Solving The Indefinite Integral Of (36√[5]{x^4} - 18x^2 - 8 + 17/√{x}) Dx

Hey guys! Today, we're diving into the exciting world of indefinite integrals. Specifically, we're going to tackle the integral of a somewhat complex function. Don't worry, we'll break it down step-by-step so it's super easy to follow. Our mission, should we choose to accept it (and we totally do!), is to find the indefinite integral of this beast:

$$\int\left(36 \sqrt[5]{x^4}-18 x^2-8+\frac{17}{\sqrt{x}}\right) d x$$

So, grab your thinking caps and let's get started!

Breaking Down the Integral: A Step-by-Step Guide

To solve this indefinite integral, we'll use the power of the power rule and the linearity of integrals.

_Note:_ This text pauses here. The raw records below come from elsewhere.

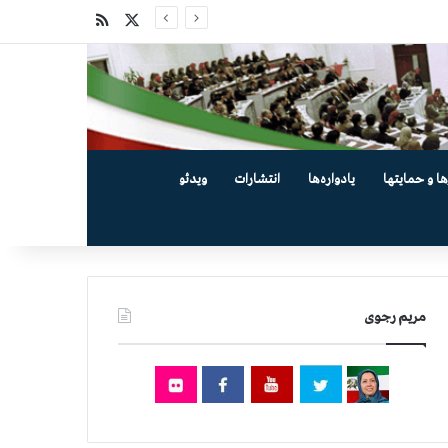
X
خوراک
ها و حمایتها
یادواره‌ها
انتشارات
ویدئو
مریم رجوی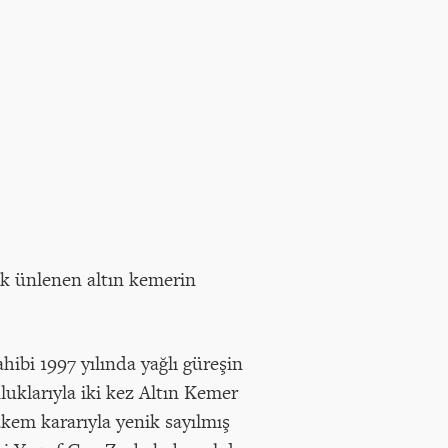
ak ünlenen altın kemerin
hibi 1997 yılında yağlı güreşin
luklarıyla iki kez Altın Kemer
em kararıyla yenik sayılmış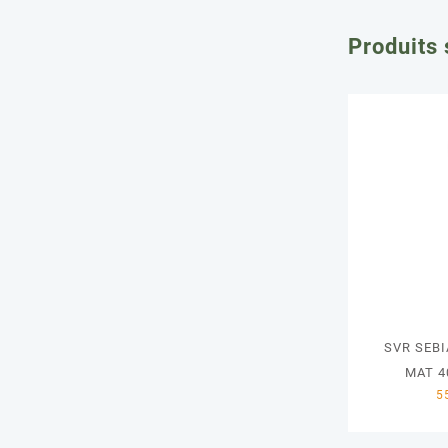
Produits 
SVR SEB
MAT 4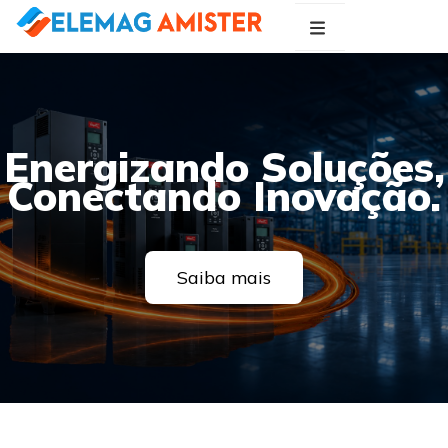
Blog Elemag
Especialistas em Inovações Elétricas
Energizando Soluções,
Conectando Inovação.
Saiba mais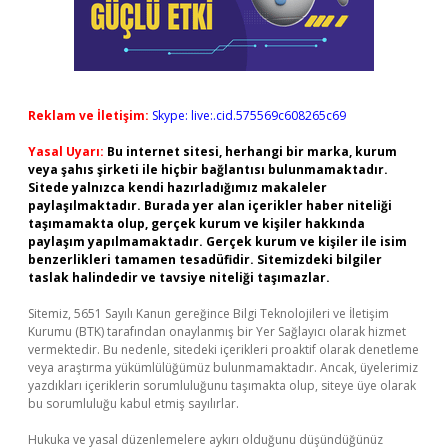
Reklam ve İletişim:
Skype: live:.cid.575569c608265c69
Yasal Uyarı:
Bu internet sitesi, herhangi bir marka, kurum
veya şahıs şirketi ile hiçbir bağlantısı bulunmamaktadır.
Sitede yalnızca kendi hazırladığımız makaleler
paylaşılmaktadır. Burada yer alan içerikler haber niteliği
taşımamakta olup, gerçek kurum ve kişiler hakkında
paylaşım yapılmamaktadır. Gerçek kurum ve kişiler ile isim
benzerlikleri tamamen tesadüfidir. Sitemizdeki bilgiler
taslak halindedir ve tavsiye niteliği taşımazlar.
Sitemiz, 5651 Sayılı Kanun gereğince Bilgi Teknolojileri ve İletişim
Kurumu (BTK) tarafından onaylanmış bir Yer Sağlayıcı olarak hizmet
vermektedir. Bu nedenle, sitedeki içerikleri proaktif olarak denetleme
veya araştırma yükümlülüğümüz bulunmamaktadır. Ancak, üyelerimiz
yazdıkları içeriklerin sorumluluğunu taşımakta olup, siteye üye olarak
bu sorumluluğu kabul etmiş sayılırlar.
Hukuka ve yasal düzenlemelere aykırı olduğunu düşündüğünüz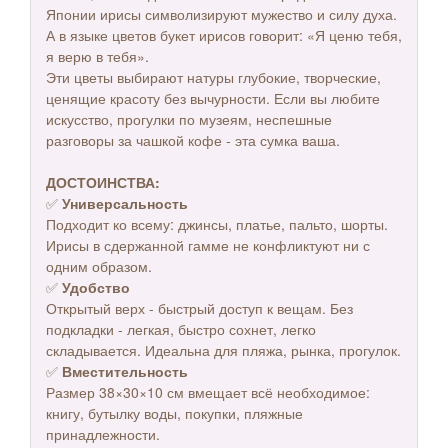
Японии ирисы символизируют мужество и силу духа.
А в языке цветов букет ирисов говорит: «Я ценю тебя,
я верю в тебя».
Эти цветы выбирают натуры глубокие, творческие,
ценящие красоту без вычурности. Если вы любите
искусство, прогулки по музеям, неспешные
разговоры за чашкой кофе - эта сумка ваша.
ДОСТОИНСТВА:
✅
Универсальность
Подходит ко всему: джинсы, платье, пальто, шорты.
Ирисы в сдержанной гамме не конфликтуют ни с
одним образом.
✅
Удобство
Открытый верх - быстрый доступ к вещам. Без
подкладки - легкая, быстро сохнет, легко
складывается. Идеальна для пляжа, рынка, прогулок.
✅
Вместительность
Размер 38×30×10 см вмещает всё необходимое:
книгу, бутылку воды, покупки, пляжные
принадлежности.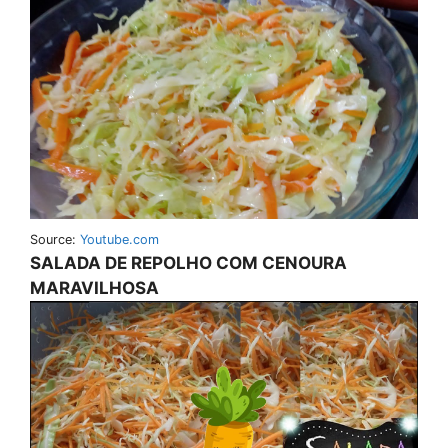
Source:
Youtube.com
SALADA DE REPOLHO COM CENOURA
MARAVILHOSA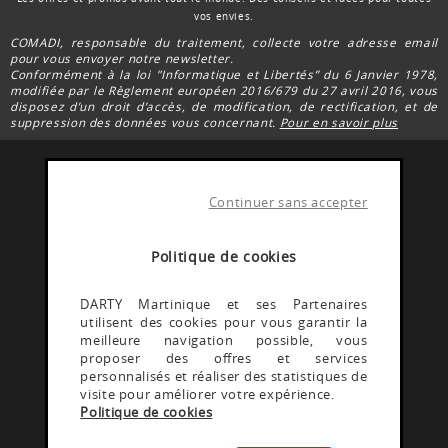
vos envies.
COMADI, responsable du traitement, collecte votre adresse email
pour vous envoyer notre newsletter.
Conformément à la loi "Informatique et Libertés” du 6 Janvier 1978,
modifiée par le Règlement européen 2016/679 du 27 avril 2016, vous
disposez d’un droit d’accès, de modification, de rectification, et de
suppression des données vous concernant.
Pour en savoir plus
Continuer sans accepter
FACEBOOK DARTY
Rejoignez la communauté Darty Martinique
Politique de cookies
INSTAGRAM DARTY
DARTY Martinique et ses Partenaires
utilisent des cookies pour vous garantir la
Découvrez les coulisses @Dartymartinique
meilleure navigation possible, vous
proposer des offres et services
personnalisés et réaliser des statistiques de
YOUTUBE DARTY
visite pour améliorer votre expérience.
Politique de cookies
Rejoignez la communauté Darty martinique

These are our trusty tools for this adventure. The linearity of integrals allows us to split the integral of a sum (or difference) into the sum (or difference) of individual integrals. This is incredibly helpful because it lets us deal with each term separately. The power rule, on the other hand, helps us integrate terms of the form x^n. Remember, the power rule states that:

$$\int x^n dx = \frac{x^{n+1}}{n+1} + C$$

where n is any real number except -1, and C is the constant of integration. That constant is super important because it reminds us that there are infinitely many possible antiderivatives, each differing by a constant. Let's dive into applying these concepts.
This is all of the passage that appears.